*** Block opens ***
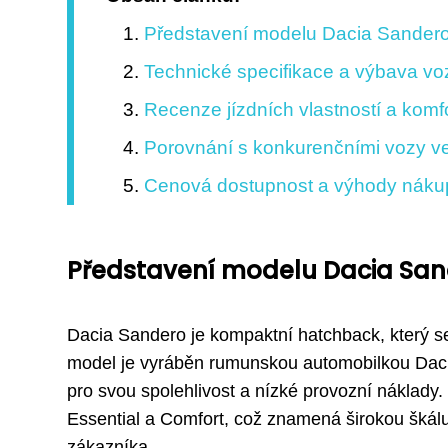
Představení modelu Dacia Sander
Technické specifikace a výbava vo
Recenze jízdních vlastností a komf
Porovnání s konkurenčními vozy ve 
Cenová dostupnost a výhody náku
Představení modelu Dacia Sa
Dacia Sandero je kompaktní hatchback, který s
model je vyráběn rumunskou automobilkou Dacia
pro svou spolehlivost a nízké provozní náklady.
Essential a Comfort, což znamená širokou škál
zákazníka.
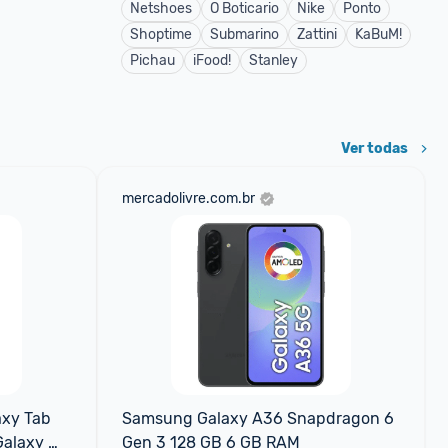
Netshoes
O Boticario
Nike
Ponto
Shoptime
Submarino
Zattini
KaBuM!
Pichau
iFood!
Stanley
Ver todas
mercadolivre.com.br
xy Tab 
Samsung Galaxy A36 Snapdragon 6 
alaxy 
Gen 3 128 GB 6 GB RAM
*** Block closes ***
TASK: Your answer must consist of every line in the listing that contains "Dacia".

TASK OUTPUT:
Představení modelu Dacia Sander
Představení modelu Dacia Sa
Dacia Sandero je kompaktní hatchback, který s
model je vyráběn rumunskou automobilkou Dacia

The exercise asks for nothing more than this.